_Input records:_
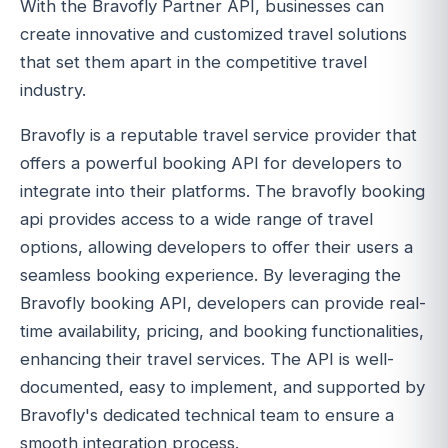
With the Bravofly Partner API, businesses can
create innovative and customized travel solutions
that set them apart in the competitive travel
industry.
Bravofly is a reputable travel service provider that
offers a powerful booking API for developers to
integrate into their platforms. The bravofly booking
api provides access to a wide range of travel
options, allowing developers to offer their users a
seamless booking experience. By leveraging the
Bravofly booking API, developers can provide real-
time availability, pricing, and booking functionalities,
enhancing their travel services. The API is well-
documented, easy to implement, and supported by
Bravofly's dedicated technical team to ensure a
smooth integration process.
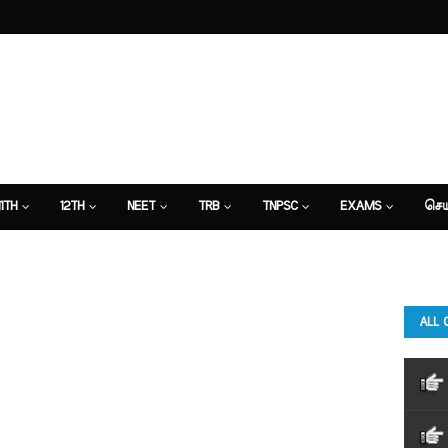
11TH
12TH
NEET
TRB
TNPSC
EXAMS
செய
ALL 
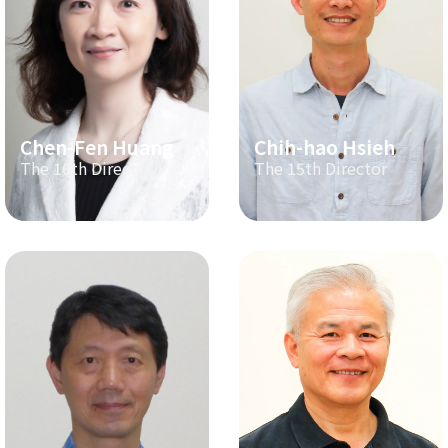
Chen-Fen Huang
Chih-hao Hsieh
The 16th Director
The 15th Director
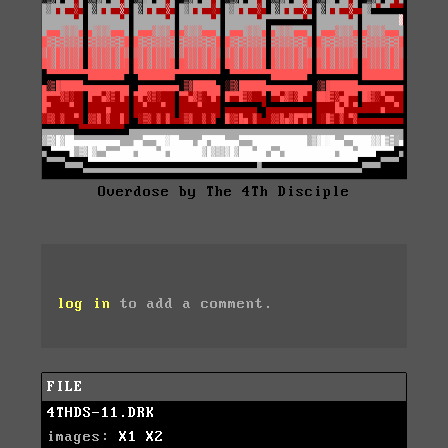
Overdose by The 4Th Disciple
log in
to add a comment.
FILE
4THDS-11.DRK
images:
X1
X2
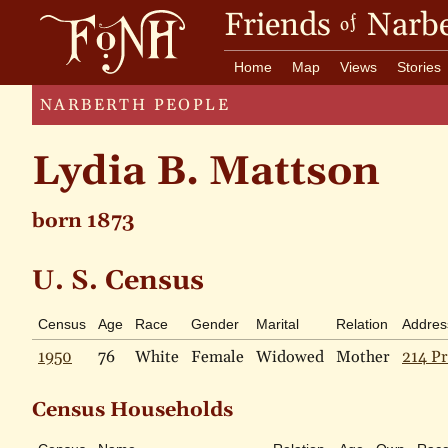
Friends
Narbe
of
Home
Map
Views
Stories
NARBERTH PEOPLE
Lydia B. Mattson
born 1873
U. S. Census
Census
Age
Race
Gender
Marital
Relation
Addres
1950
76
White
Female
Widowed
Mother
214 Pr
Census Households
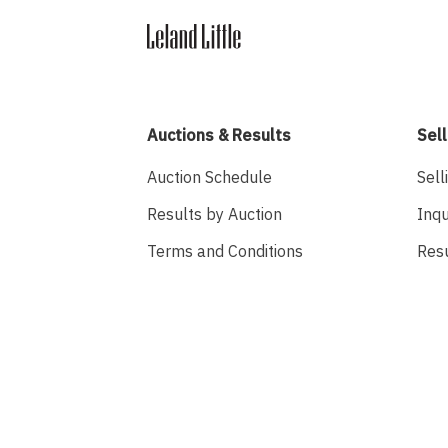
Auctions & Results
Sell
Auction Schedule
Sell
Results by Auction
Inqu
Terms and Conditions
Res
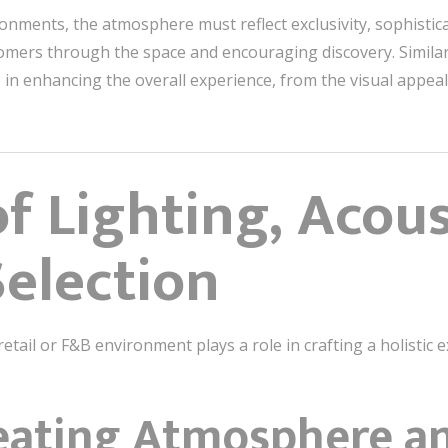
onments, the atmosphere must reflect exclusivity, sophistic
tomers through the space and encouraging discovery. Similar
le in enhancing the overall experience, from the visual appea
f Lighting, Acous
Selection
retail or F&B environment plays a role in crafting a holistic 
reating Atmosphere 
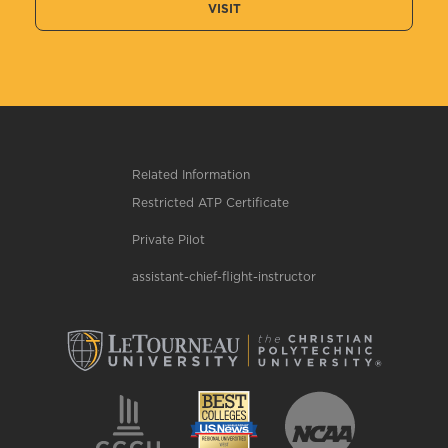
VISIT
Related Information
Restricted ATP Certificate
Private Pilot
assistant-chief-flight-instructor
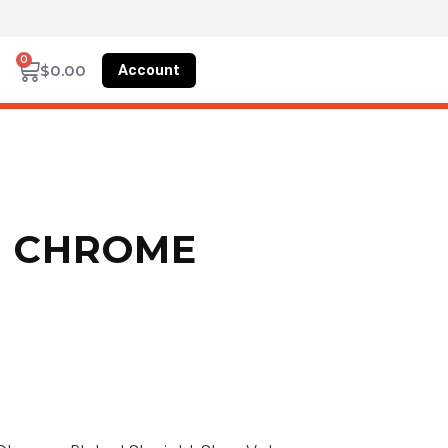
0
Account
$
0.00
N CHROME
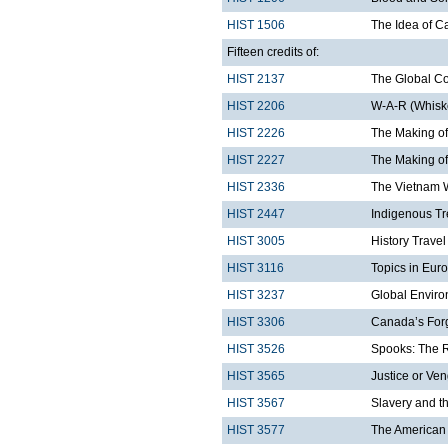
HIST 1506
The Idea of 
Fifteen credits of:
HIST 2137
The Global C
HIST 2206
W-A-R (Whiske
HIST 2226
The Making of
HIST 2227
The Making of
HIST 2336
The Vietnam 
HIST 2447
Indigenous Tr
HIST 3005
History Trave
HIST 3116
Topics in Eur
HIST 3237
Global Enviro
HIST 3306
Canada’s Forg
HIST 3526
Spooks: The Ri
HIST 3565
Justice or Ven
HIST 3567
Slavery and t
HIST 3577
The American 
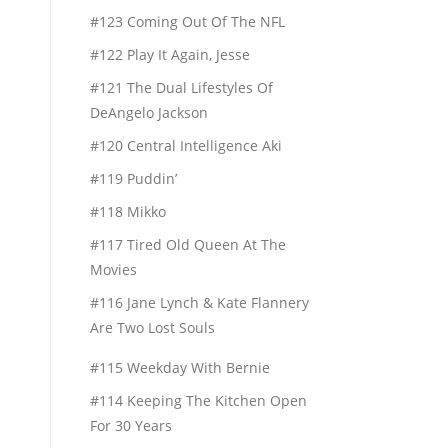
#123 Coming Out Of The NFL
#122 Play It Again, Jesse
#121 The Dual Lifestyles Of
DeAngelo Jackson
#120 Central Intelligence Aki
#119 Puddin’
#118 Mikko
#117 Tired Old Queen At The
Movies
#116 Jane Lynch & Kate Flannery
Are Two Lost Souls
#115 Weekday With Bernie
#114 Keeping The Kitchen Open
For 30 Years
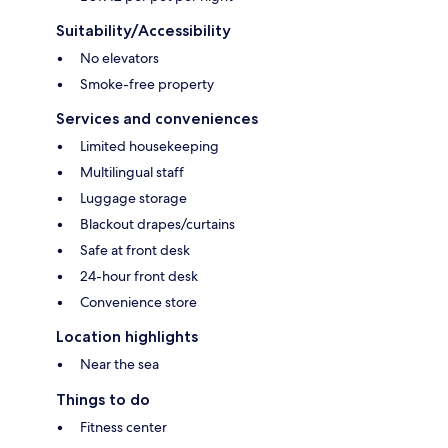
Suitability/Accessibility
No elevators
Smoke-free property
Services and conveniences
Limited housekeeping
Multilingual staff
Luggage storage
Blackout drapes/curtains
Safe at front desk
24-hour front desk
Convenience store
Location highlights
Near the sea
Things to do
Fitness center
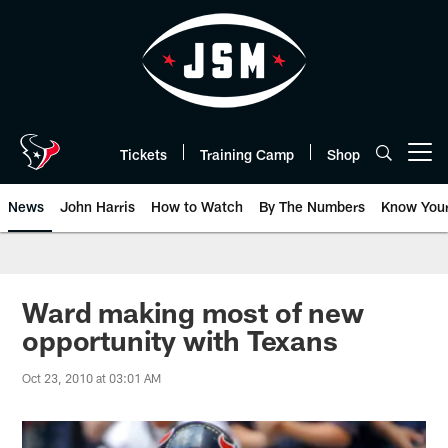
Skip
to
main
content
Tickets
Training Camp
Shop
Open menu button
News
John Harris
How to Watch
By The Numbers
Know You
Ward making most of new
opportunity with Texans
Oct 23, 2010 at 03:01 AM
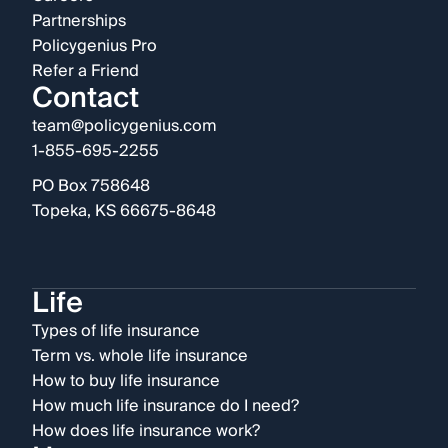
Partnerships
Policygenius Pro
Refer a Friend
Contact
team@policygenius.com
1-855-695-2255
PO Box 758648
Topeka, KS 66675-8648
Life
Types of life insurance
Term vs. whole life insurance
How to buy life insurance
How much life insurance do I need?
How does life insurance work?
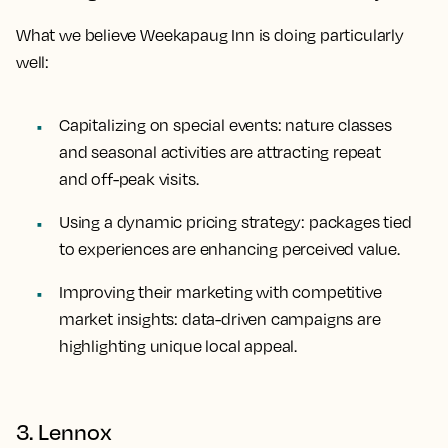
What we believe Weekapaug Inn is doing particularly
well:
Capitalizing on special events: nature classes
and seasonal activities are attracting repeat
and off-peak visits.
Using a dynamic pricing strategy: packages tied
to experiences are enhancing perceived value.
Improving their marketing with competitive
market insights: data-driven campaigns are
highlighting unique local appeal.
3. Lennox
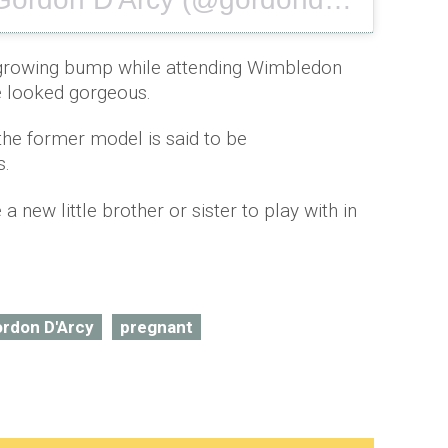
Ju
 growing bump while attending Wimbledon
e looked gorgeous.
 the former model is said to be
s.
 a new little brother or sister to play with in
rdon D'Arcy
pregnant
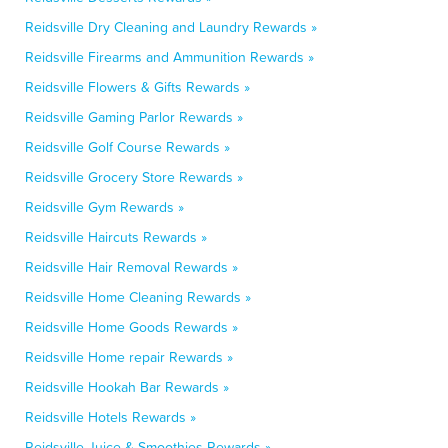
Reidsville Dry Cleaning and Laundry Rewards »
Reidsville Firearms and Ammunition Rewards »
Reidsville Flowers & Gifts Rewards »
Reidsville Gaming Parlor Rewards »
Reidsville Golf Course Rewards »
Reidsville Grocery Store Rewards »
Reidsville Gym Rewards »
Reidsville Haircuts Rewards »
Reidsville Hair Removal Rewards »
Reidsville Home Cleaning Rewards »
Reidsville Home Goods Rewards »
Reidsville Home repair Rewards »
Reidsville Hookah Bar Rewards »
Reidsville Hotels Rewards »
Reidsville Juice & Smoothies Rewards »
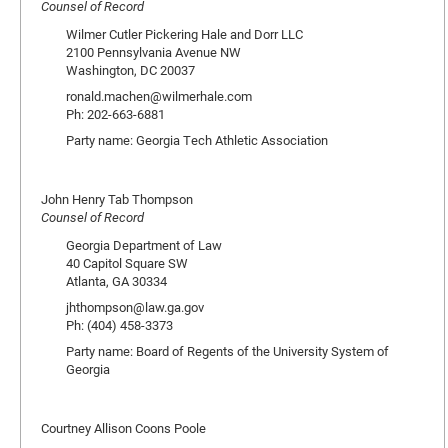
Counsel of Record
Wilmer Cutler Pickering Hale and Dorr LLC
2100 Pennsylvania Avenue NW
Washington, DC 20037
ronald.machen@wilmerhale.com
Ph: 202-663-6881
Party name: Georgia Tech Athletic Association
John Henry Tab Thompson
Counsel of Record
Georgia Department of Law
40 Capitol Square SW
Atlanta, GA 30334
jhthompson@law.ga.gov
Ph: (404) 458-3373
Party name: Board of Regents of the University System of
Georgia
Courtney Allison Coons Poole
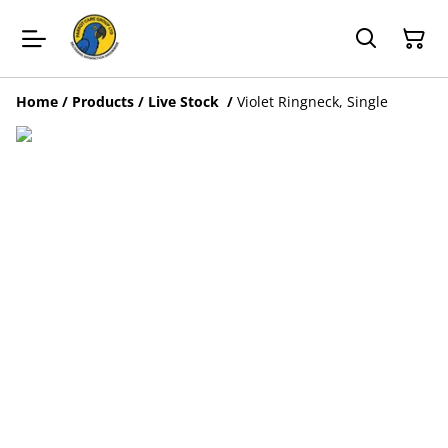
Home
/
Products
/
Live Stock
/
Violet Ringneck, Single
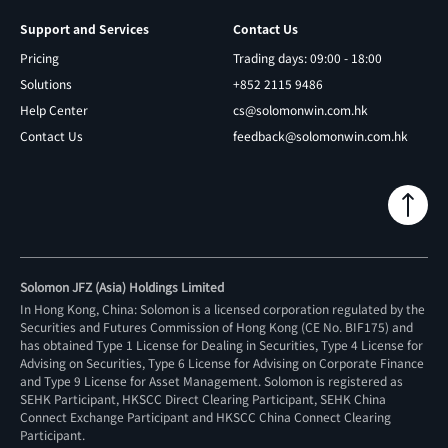
Support and Services
Contact Us
Pricing
Trading days: 09:00 - 18:00
Solutions
+852 2115 9486
Help Center
cs@solomonwin.com.hk
Contact Us
feedback@solomonwin.com.hk
Solomon JFZ (Asia) Holdings Limited
In Hong Kong, China: Solomon is a licensed corporation regulated by the
Securities and Futures Commission of Hong Kong (CE No. BIF175) and
has obtained Type 1 License for Dealing in Securities, Type 4 License for
Advising on Securities, Type 6 License for Advising on Corporate Finance
and Type 9 License for Asset Management. Solomon is registered as
SEHK Participant, HKSCC Direct Clearing Participant, SEHK China
Connect Exchange Participant and HKSCC China Connect Clearing
Participant.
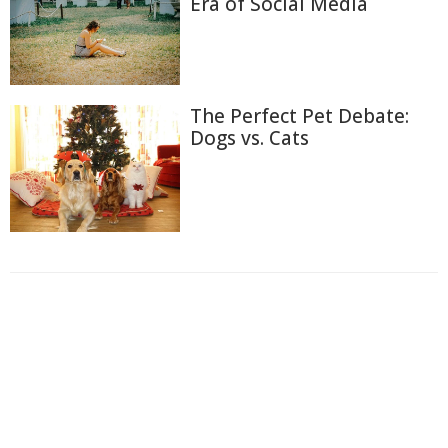
Era of Social Media
The Perfect Pet Debate:
Dogs vs. Cats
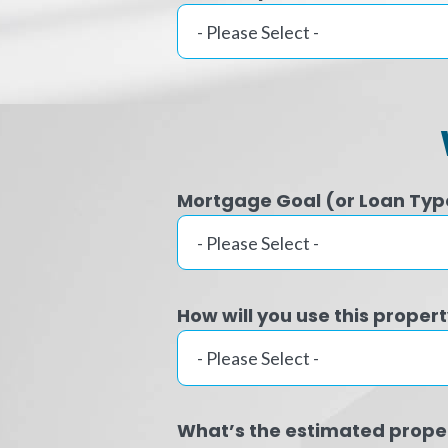
Mortgage Goal (or Loan Typ
How will you use this proper
What’s the estimated prope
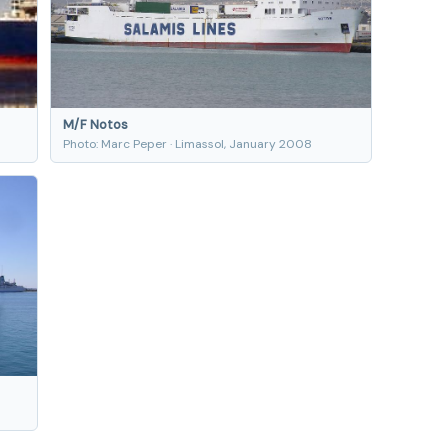
M/F Notos
Photo: Marc Peper · Limassol, January 2008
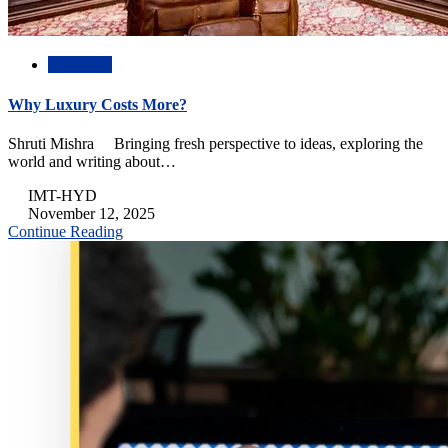
Academic
Why Luxury Costs More?
Shruti Mishra Bringing fresh perspective to ideas, exploring the
world and writing about…
IMT-HYD
November 12, 2025
Continue Reading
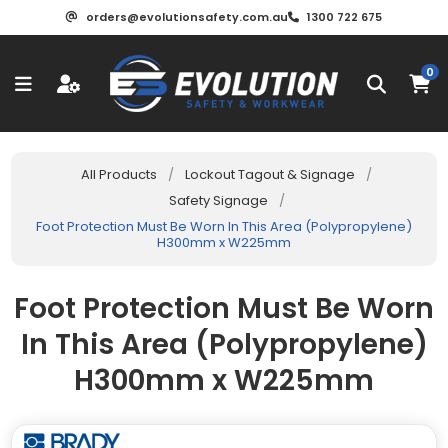
orders@evolutionsafety.com.au
1300 722 675
0
All Products
/
Lockout Tagout & Signage
/
Safety Signage
/
Foot Protection Must Be Worn In This Area (Polypropylene)
H300mm x W225mm
Foot Protection Must Be Worn
In This Area (Polypropylene)
H300mm x W225mm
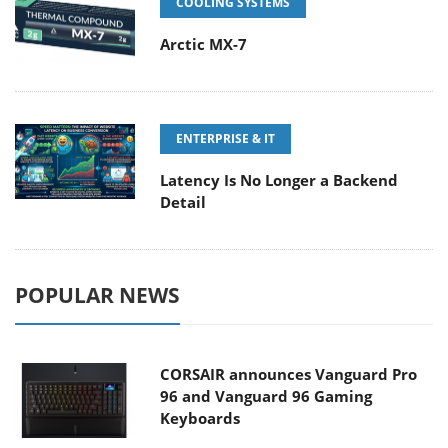
COOLING SYSTEMS
Arctic MX-7
ENTERPRISE & IT
Latency Is No Longer a Backend
Detail
POPULAR NEWS
CORSAIR announces Vanguard Pro
96 and Vanguard 96 Gaming
Keyboards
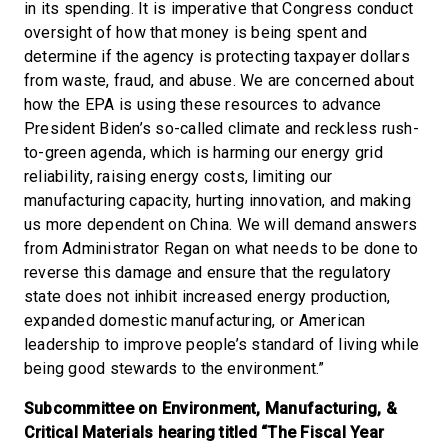
in its spending. It is imperative that Congress conduct
oversight of how that money is being spent and
determine if the agency is protecting taxpayer dollars
from waste, fraud, and abuse. We are concerned about
how the EPA is using these resources to advance
President Biden’s so-called climate and reckless rush-
to-green agenda, which is harming our energy grid
reliability, raising energy costs, limiting our
manufacturing capacity, hurting innovation, and making
us more dependent on China. We will demand answers
from Administrator Regan on what needs to be done to
reverse this damage and ensure that the regulatory
state does not inhibit increased energy production,
expanded domestic manufacturing, or American
leadership to improve people’s standard of living while
being good stewards to the environment.”
Subcommittee on Environment, Manufacturing, &
Critical Materials hearing titled “The Fiscal Year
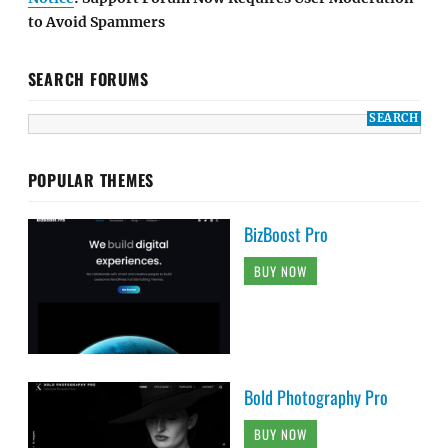
to Avoid Spammers
SEARCH FORUMS
POPULAR THEMES
BizBoost Pro
BUY NOW
Bold Photography Pro
BUY NOW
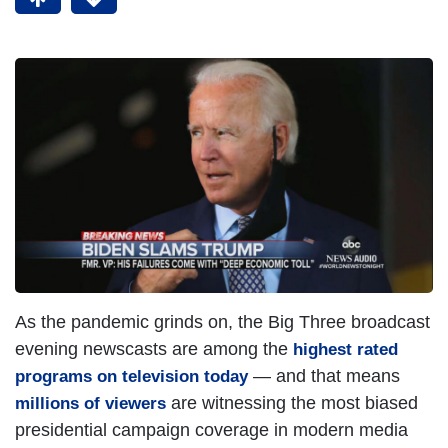
As the pandemic grinds on, the Big Three broadcast
evening newscasts are among the
highest rated
— and that means
programs on television today
are witnessing the most biased
millions of viewers
presidential campaign coverage in modern media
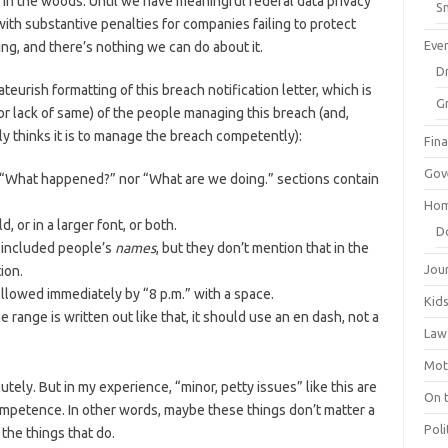
in in the woods. Until we have meaningful federal data privacy
Sm
with substantive penalties for companies failing to protect
Eve
ng, and there’s nothing we can do about it.
Dr
ateurish formatting of this breach notification letter, which is
G
or lack of same) of the people managing this breach (and,
y thinks it is to manage the breach competently):
Fin
Gov
e “What happened?” nor “What are we doing.” sections contain
Hom
, or in a larger font, or both.
D
 included people’s
names
, but they don’t mention that in the
Jou
ion.
llowed immediately by “8 p.m.” with a space.
Kid
 range is written out like that, it should use an en dash, not a
Law
Mot
tely. But in my experience, “minor, petty issues” like this are
On 
ompetence. In other words, maybe these things don’t matter a
Poli
 the things that do.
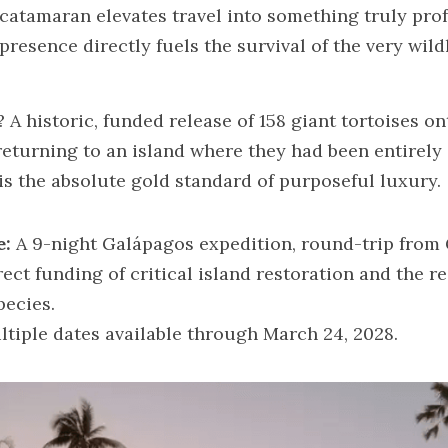
catamaran elevates travel into something truly pro
esence directly fuels the survival of the very wildl
 A historic, funded release of 158 giant tortoises o
eturning to an island where they had been entirely e
is the absolute gold standard of purposeful luxury.
e:
 A 9-night Galápagos expedition, round-trip from
rect funding of critical island restoration and the re
pecies.
ltiple dates available through March 24, 2028.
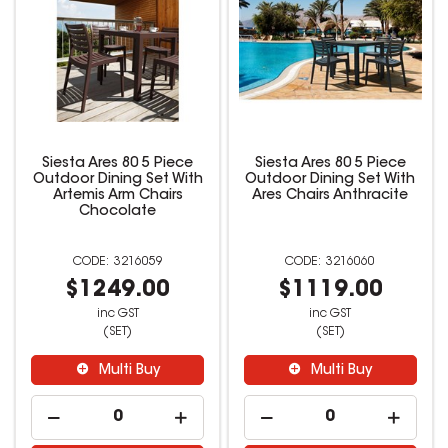
Siesta Ares 80 5 Piece
Siesta Ares 80 5 Piece
Outdoor Dining Set With
Outdoor Dining Set With
Artemis Arm Chairs
Ares Chairs Anthracite
Chocolate
3216059
3216060
$1249.00
$1119.00
inc GST
inc GST
(SET)
(SET)
Multi Buy
Multi Buy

_Required action:_ Say again, exactly, only those lines of the records that run from the start through the line with "offers a powerful". Pictures are to be skipped.

_Answer for this exercise:_
With the Bravofly Partner API, businesses can
create innovative and customized travel solutions
that set them apart in the competitive travel
industry.
Bravofly is a reputable travel service provider that
offers a powerful booking API for developers to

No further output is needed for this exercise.